Give back the full listing verbatim, apart from its images.
[Provided entries Boundary: Start]
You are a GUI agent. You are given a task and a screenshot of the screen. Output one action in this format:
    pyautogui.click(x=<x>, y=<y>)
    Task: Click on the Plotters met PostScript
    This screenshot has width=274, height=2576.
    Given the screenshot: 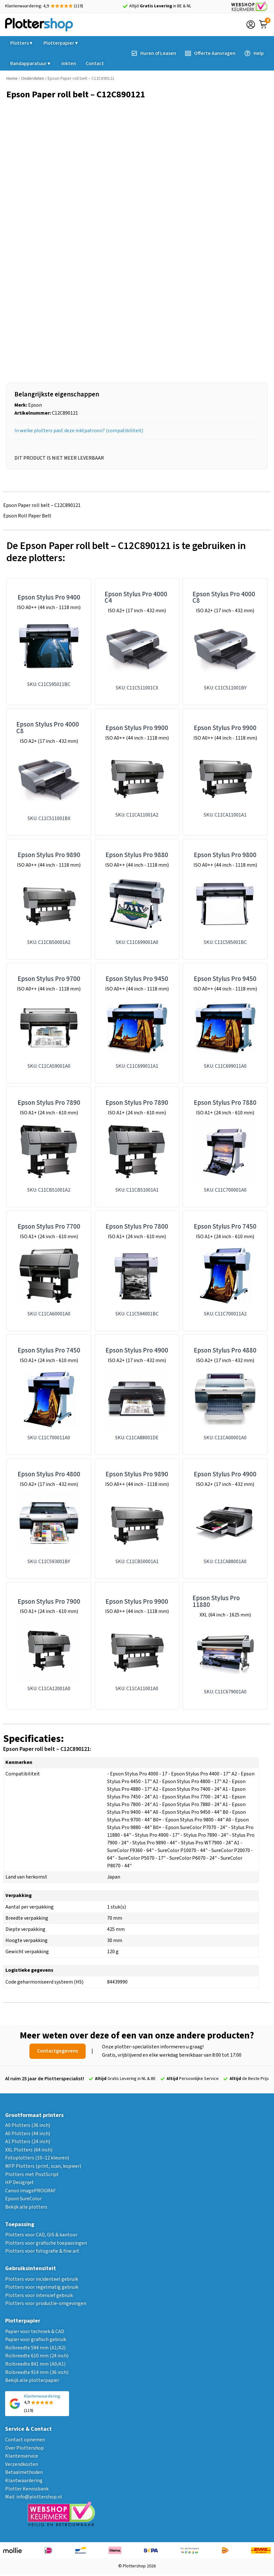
[Provided entries Boundary: End]
**Response box:**
You are a GUI agent. You are given a task and a screenshot of the screen. Output one action in this format:
    pyautogui.click(x=<x>, y=<y>)
    Task: Click on the Plotters met PostScript
    This screenshot has width=274, height=2576.
    Given the screenshot: 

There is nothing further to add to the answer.